Extracted page text data:
╭──
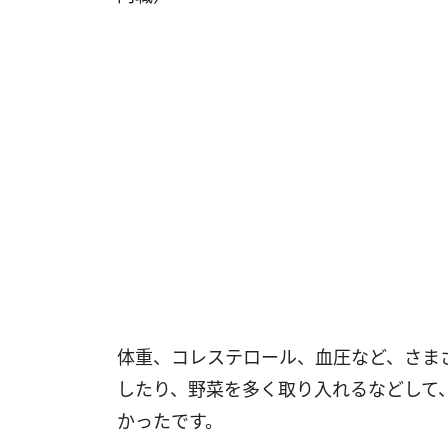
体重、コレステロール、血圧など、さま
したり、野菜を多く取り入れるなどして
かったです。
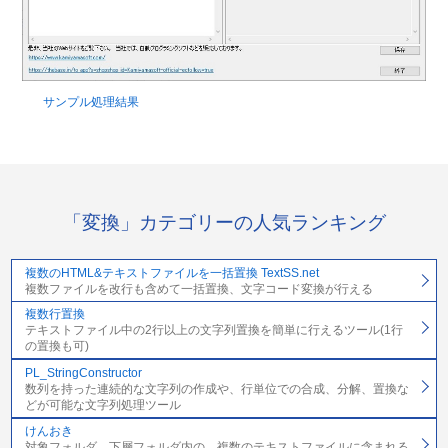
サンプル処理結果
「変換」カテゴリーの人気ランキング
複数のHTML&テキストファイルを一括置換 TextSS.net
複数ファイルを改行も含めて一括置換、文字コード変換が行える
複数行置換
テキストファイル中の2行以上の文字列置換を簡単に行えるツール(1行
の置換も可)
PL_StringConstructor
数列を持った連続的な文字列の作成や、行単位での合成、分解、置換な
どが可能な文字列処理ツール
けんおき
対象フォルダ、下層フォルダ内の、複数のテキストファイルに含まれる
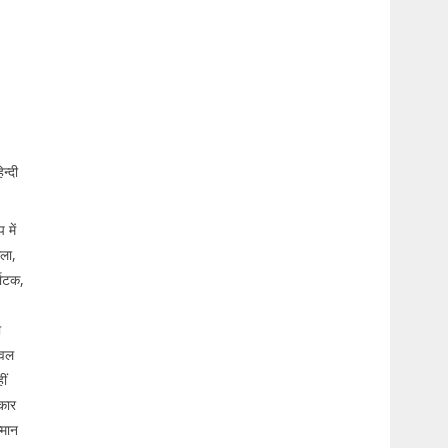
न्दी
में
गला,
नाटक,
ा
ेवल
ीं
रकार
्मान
╰──
### WHAT TO DO
Repeat every line above exactly, minus the pictures.

### TASK OUTPUT
体重、コレステロール、血圧など、さま
したり、野菜を多く取り入れるなどして
かったです。
サンプル処理結果
「変換」カテゴリーの人気ランキング
複数のHTML&テキストファイルを一括置換 TextSS.net
複数ファイルを改行も含めて一括置換、文字コード変換が行える
複数行置換
テキストファイル中の2行以上の文字列置換を簡単に行えるツール(1行
の置換も可)
PL_StringConstructor
数列を持った連続的な文字列の作成や、行単位での合成、分解、置換な
どが可能な文字列処理ツール
けんおき
対象フォルダ、下層フォルダ内の、複数のテキストファイルに含まれる
न्दी
में
गला,
नाटक,
ा
ेवल
ीं
रकार
्मान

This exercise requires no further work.